■ Assigned task ■
Exact copy, no pictures: return only the lines below from the line with "позволяет стенам лучше" up to and including the line with "پیگیری سفارش".

■ Dataset entries ■

■ ■ ■ ■ ■

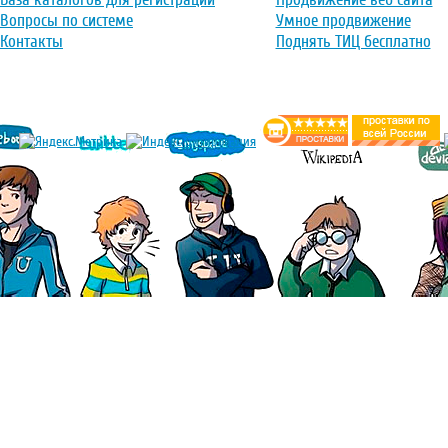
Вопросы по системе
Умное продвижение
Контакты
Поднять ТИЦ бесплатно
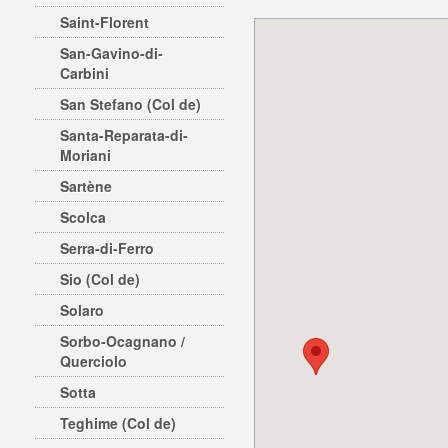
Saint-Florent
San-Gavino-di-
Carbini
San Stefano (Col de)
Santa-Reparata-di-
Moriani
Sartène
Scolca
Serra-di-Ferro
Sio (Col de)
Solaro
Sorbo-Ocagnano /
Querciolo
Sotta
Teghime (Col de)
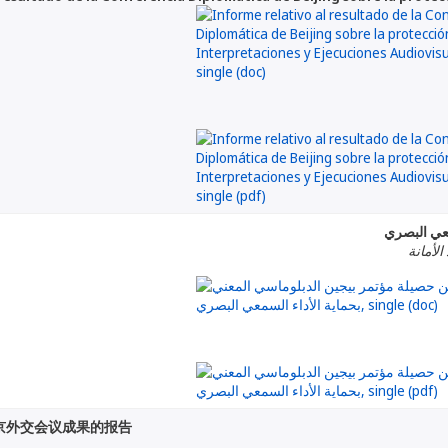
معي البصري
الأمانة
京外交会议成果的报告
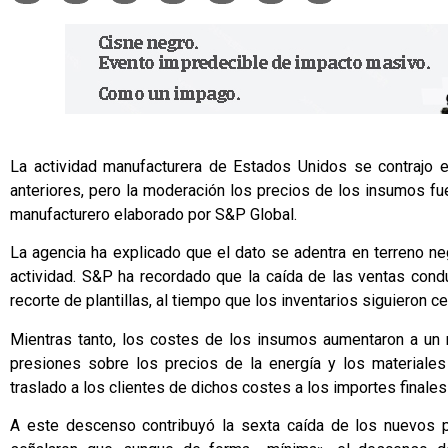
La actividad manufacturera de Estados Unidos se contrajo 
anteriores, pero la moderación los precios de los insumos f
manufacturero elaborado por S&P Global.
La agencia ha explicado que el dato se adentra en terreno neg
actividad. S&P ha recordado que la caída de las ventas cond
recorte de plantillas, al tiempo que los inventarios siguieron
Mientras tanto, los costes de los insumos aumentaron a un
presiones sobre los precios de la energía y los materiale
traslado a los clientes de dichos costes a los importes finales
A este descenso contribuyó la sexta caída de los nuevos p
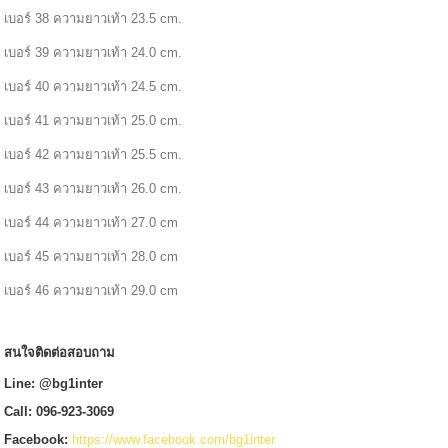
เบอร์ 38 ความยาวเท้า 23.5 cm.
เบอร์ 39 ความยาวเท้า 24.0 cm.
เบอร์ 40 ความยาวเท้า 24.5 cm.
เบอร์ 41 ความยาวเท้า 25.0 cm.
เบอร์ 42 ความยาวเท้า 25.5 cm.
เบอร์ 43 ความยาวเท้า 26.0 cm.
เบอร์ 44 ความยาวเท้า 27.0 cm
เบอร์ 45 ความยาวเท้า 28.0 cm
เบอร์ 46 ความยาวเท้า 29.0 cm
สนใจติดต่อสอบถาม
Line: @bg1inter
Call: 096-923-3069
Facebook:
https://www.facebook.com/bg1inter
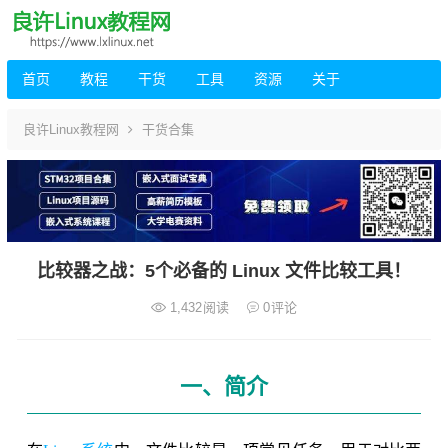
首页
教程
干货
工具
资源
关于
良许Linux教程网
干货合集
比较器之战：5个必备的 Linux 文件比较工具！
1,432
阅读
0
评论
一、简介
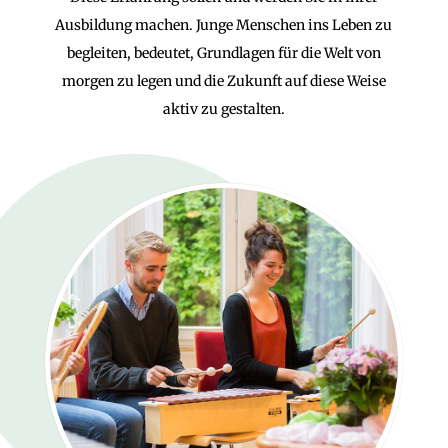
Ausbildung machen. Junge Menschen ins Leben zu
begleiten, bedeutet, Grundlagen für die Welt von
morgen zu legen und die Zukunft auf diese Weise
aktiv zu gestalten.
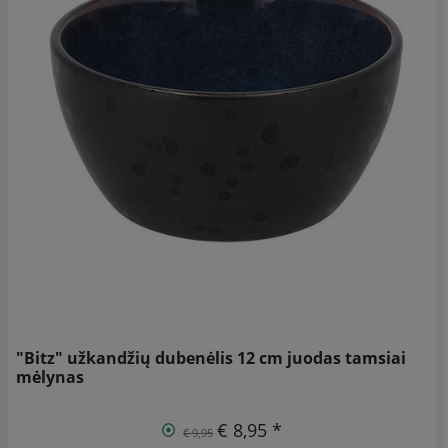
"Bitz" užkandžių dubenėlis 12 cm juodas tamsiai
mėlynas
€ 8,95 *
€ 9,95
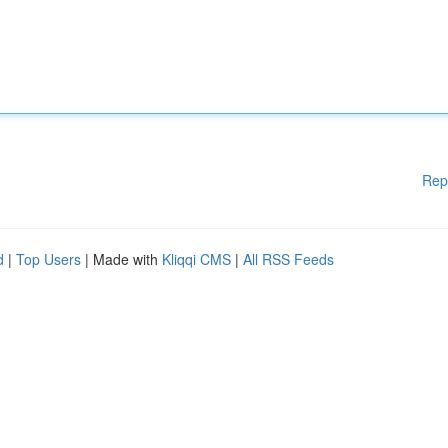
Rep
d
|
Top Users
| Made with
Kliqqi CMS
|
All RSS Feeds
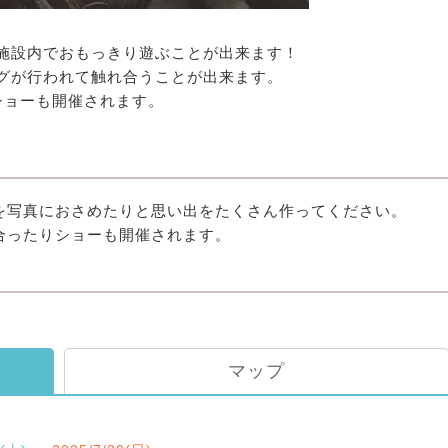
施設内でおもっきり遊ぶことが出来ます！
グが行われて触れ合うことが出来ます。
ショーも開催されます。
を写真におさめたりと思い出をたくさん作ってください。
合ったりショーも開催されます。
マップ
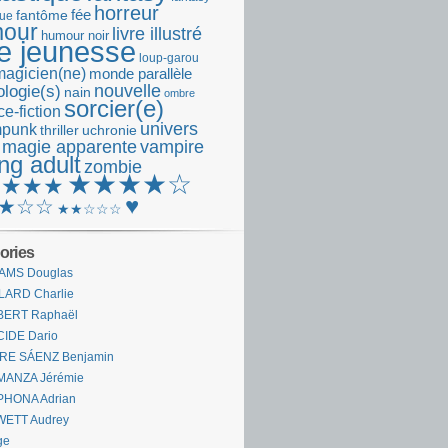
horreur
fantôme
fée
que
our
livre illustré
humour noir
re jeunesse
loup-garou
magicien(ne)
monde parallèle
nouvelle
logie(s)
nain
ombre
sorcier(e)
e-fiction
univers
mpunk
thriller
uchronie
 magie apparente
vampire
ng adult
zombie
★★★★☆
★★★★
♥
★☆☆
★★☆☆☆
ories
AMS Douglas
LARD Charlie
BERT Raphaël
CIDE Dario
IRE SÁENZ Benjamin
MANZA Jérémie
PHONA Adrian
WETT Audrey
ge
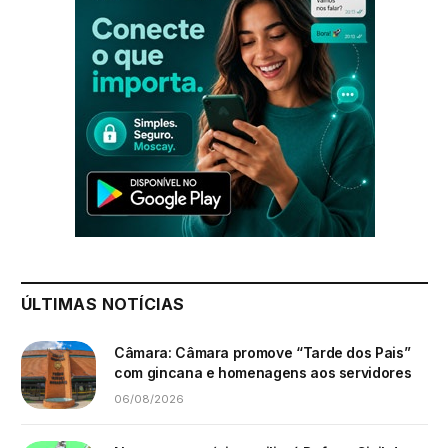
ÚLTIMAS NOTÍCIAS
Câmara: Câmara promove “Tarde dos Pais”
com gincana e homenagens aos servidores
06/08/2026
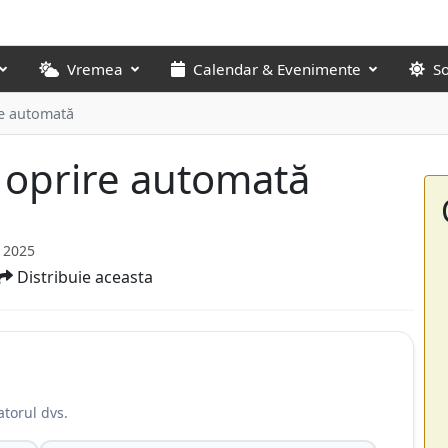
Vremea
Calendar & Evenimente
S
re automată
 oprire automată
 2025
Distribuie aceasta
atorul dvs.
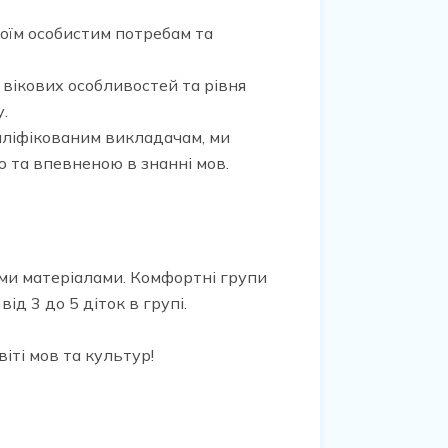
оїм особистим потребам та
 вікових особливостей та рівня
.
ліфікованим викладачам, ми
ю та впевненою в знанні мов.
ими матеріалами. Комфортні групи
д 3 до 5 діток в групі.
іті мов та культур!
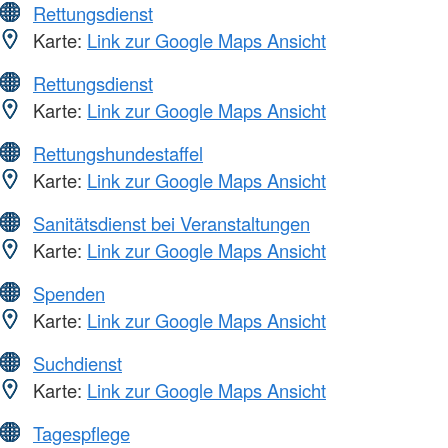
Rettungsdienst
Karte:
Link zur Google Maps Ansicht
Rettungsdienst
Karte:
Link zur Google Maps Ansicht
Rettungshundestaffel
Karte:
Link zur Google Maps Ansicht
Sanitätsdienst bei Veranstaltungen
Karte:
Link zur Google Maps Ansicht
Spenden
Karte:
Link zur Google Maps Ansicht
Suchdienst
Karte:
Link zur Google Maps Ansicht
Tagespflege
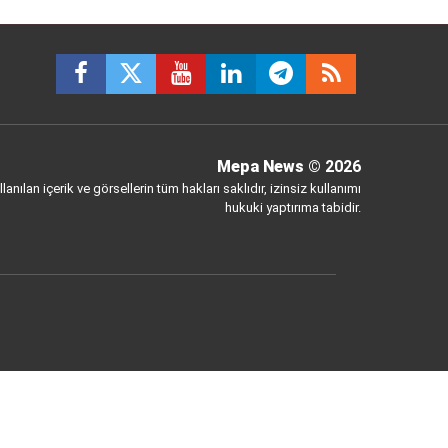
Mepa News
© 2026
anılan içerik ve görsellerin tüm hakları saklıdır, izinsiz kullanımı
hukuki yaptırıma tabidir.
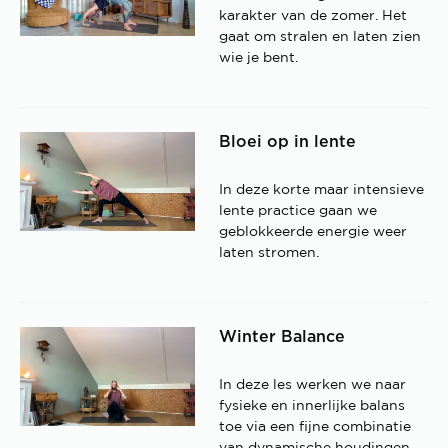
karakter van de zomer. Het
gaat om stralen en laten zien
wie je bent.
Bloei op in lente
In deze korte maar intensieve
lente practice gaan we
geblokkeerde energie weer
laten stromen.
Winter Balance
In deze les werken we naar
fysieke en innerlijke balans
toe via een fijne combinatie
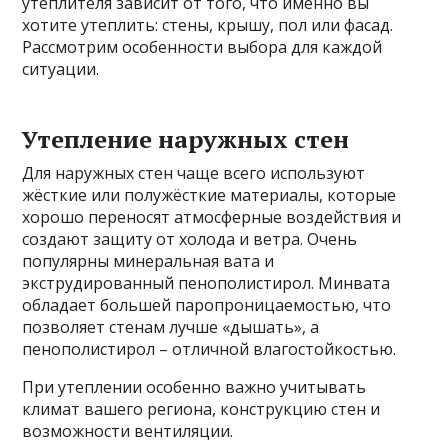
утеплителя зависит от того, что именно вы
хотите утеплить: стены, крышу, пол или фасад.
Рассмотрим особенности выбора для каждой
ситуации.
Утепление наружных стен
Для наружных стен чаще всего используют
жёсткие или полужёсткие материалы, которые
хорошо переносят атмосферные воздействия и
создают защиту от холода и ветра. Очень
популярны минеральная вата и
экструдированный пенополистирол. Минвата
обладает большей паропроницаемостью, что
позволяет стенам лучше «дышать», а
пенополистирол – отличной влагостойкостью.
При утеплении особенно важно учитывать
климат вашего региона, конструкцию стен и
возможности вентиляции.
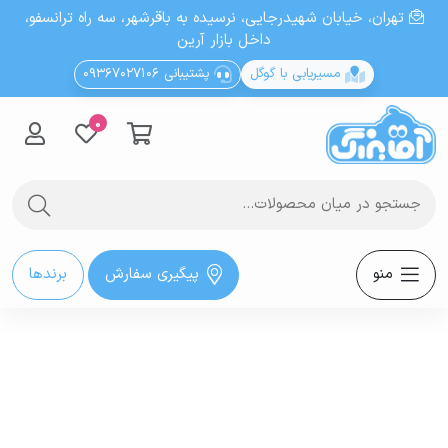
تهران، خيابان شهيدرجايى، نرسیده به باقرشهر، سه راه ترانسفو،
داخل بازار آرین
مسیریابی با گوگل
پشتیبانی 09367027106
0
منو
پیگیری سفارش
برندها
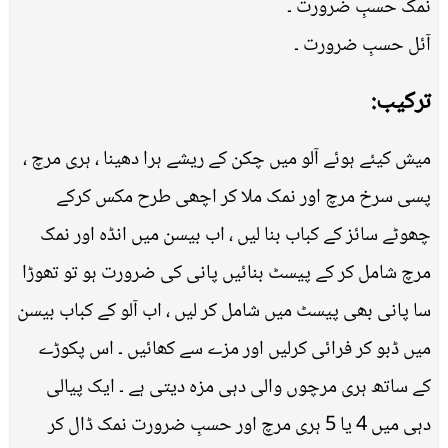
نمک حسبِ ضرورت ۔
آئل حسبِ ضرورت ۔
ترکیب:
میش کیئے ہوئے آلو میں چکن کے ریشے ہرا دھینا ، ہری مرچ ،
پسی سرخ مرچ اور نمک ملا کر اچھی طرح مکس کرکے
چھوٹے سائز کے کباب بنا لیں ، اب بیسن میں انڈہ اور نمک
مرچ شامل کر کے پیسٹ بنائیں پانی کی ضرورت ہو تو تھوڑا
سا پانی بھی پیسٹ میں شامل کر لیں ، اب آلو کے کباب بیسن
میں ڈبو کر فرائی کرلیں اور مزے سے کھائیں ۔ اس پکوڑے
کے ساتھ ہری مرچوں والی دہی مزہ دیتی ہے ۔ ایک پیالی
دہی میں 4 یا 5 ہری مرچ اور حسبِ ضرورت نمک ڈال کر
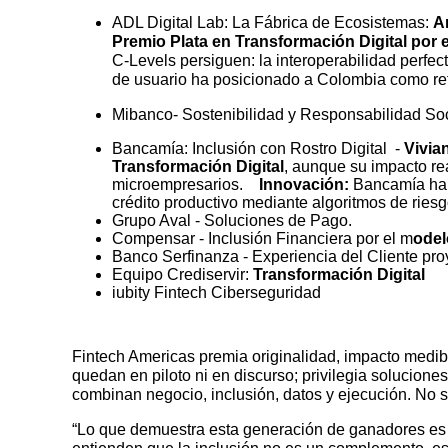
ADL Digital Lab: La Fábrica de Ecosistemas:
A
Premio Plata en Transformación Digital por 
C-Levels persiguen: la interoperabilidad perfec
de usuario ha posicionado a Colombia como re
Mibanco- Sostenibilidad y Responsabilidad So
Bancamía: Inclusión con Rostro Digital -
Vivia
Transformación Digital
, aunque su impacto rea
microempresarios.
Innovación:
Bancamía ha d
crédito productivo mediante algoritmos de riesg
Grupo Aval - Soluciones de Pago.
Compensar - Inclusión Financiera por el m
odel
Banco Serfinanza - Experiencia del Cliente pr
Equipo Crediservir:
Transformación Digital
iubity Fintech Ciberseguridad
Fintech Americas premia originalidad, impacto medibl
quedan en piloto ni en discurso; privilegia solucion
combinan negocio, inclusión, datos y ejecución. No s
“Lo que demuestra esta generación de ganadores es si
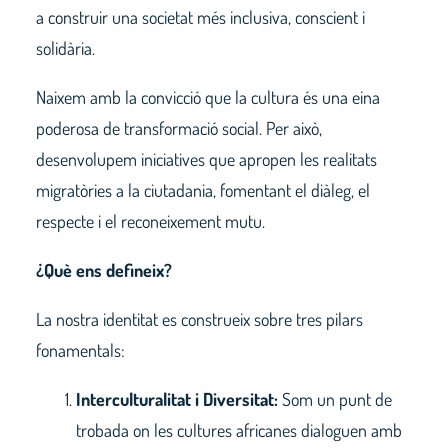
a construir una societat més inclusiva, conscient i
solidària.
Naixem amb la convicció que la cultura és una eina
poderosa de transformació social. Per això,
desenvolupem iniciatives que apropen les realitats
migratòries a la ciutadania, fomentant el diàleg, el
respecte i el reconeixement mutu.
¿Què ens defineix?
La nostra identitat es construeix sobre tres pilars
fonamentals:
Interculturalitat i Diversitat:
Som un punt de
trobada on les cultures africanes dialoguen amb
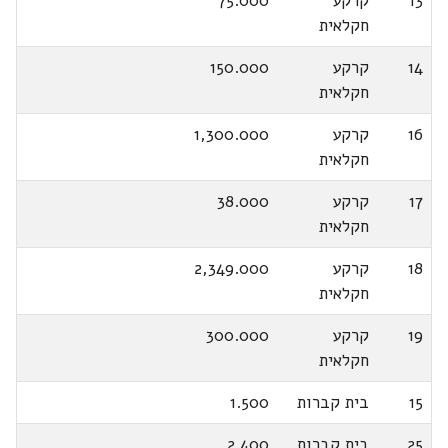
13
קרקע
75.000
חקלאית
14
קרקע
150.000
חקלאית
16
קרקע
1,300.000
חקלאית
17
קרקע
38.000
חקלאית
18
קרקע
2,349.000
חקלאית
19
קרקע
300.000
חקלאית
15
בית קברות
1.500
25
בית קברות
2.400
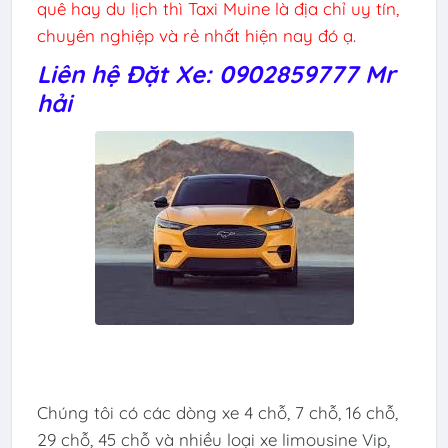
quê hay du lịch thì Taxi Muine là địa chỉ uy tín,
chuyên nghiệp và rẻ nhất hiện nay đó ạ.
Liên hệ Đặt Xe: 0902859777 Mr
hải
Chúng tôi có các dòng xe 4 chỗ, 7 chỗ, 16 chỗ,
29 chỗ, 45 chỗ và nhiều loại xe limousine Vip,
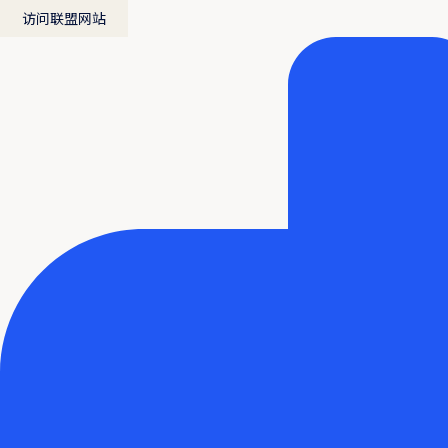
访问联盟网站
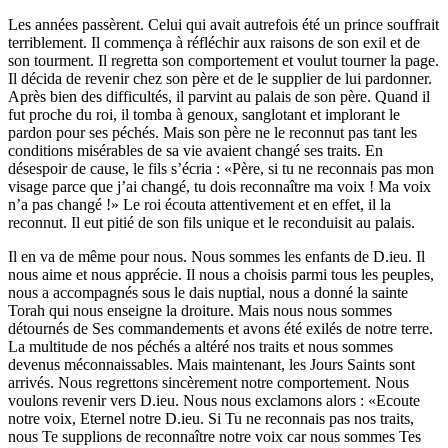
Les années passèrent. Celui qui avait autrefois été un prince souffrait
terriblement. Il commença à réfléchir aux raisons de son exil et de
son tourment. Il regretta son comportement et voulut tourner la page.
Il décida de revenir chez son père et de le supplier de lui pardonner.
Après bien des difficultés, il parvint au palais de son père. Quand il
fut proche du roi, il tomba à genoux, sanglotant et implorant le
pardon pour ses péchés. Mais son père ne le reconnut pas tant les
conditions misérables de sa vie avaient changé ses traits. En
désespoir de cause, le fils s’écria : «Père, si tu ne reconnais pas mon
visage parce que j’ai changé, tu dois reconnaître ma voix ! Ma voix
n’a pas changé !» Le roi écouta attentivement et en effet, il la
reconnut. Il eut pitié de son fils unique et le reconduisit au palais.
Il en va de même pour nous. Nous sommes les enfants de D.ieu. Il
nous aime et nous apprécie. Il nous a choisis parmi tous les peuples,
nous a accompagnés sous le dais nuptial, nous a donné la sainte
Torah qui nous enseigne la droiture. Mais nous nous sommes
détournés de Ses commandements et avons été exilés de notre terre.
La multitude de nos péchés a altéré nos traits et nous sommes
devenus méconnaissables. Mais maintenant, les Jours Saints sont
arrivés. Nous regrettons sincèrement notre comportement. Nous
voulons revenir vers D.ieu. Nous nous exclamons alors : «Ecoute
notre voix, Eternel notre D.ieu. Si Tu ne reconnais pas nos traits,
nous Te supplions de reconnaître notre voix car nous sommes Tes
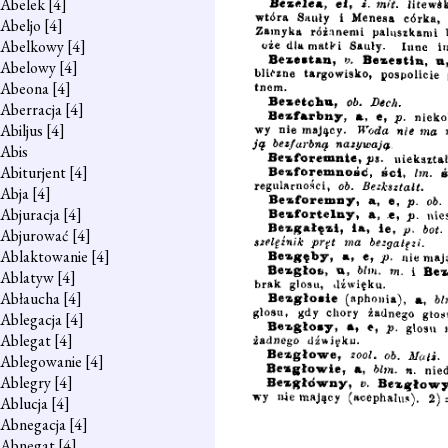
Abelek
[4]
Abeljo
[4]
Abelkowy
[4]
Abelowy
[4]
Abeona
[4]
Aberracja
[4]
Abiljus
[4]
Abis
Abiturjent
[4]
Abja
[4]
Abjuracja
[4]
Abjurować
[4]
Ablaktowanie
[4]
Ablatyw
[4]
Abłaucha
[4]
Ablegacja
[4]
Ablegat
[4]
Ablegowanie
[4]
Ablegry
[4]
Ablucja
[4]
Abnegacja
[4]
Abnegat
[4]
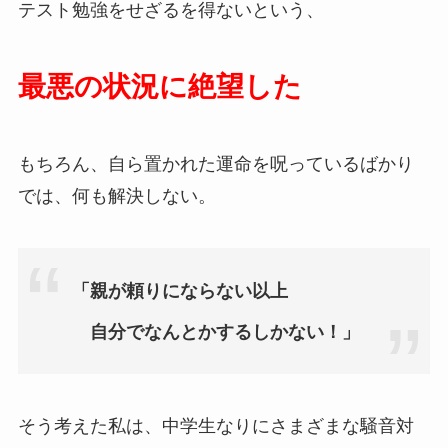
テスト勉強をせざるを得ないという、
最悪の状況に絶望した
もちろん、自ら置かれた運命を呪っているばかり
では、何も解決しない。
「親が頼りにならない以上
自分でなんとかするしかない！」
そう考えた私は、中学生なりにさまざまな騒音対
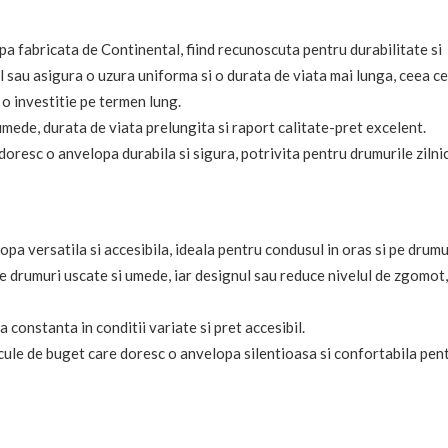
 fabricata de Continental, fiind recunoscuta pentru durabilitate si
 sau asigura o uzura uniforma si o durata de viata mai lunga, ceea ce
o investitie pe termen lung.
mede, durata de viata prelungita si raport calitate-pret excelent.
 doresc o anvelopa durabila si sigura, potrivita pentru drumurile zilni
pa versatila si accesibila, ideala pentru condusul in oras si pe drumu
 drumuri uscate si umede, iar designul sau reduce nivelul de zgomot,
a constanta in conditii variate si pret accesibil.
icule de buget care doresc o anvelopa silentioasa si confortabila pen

■ ■ ■ ■ ■

■ Written response ■
позволяет стенам лучше «дышать», а
пенополистирол – отличной влагостойкостью.
При утеплении особенно важно учитывать
климат вашего региона, конструкцию стен и
возможности вентиляции.
تهران، خيابان شهيدرجايى، نرسیده به باقرشهر، سه راه ترانسفو،
داخل بازار آرین
مسیریابی با گوگل
پشتیبانی 09367027106
0
منو
پیگیری سفارش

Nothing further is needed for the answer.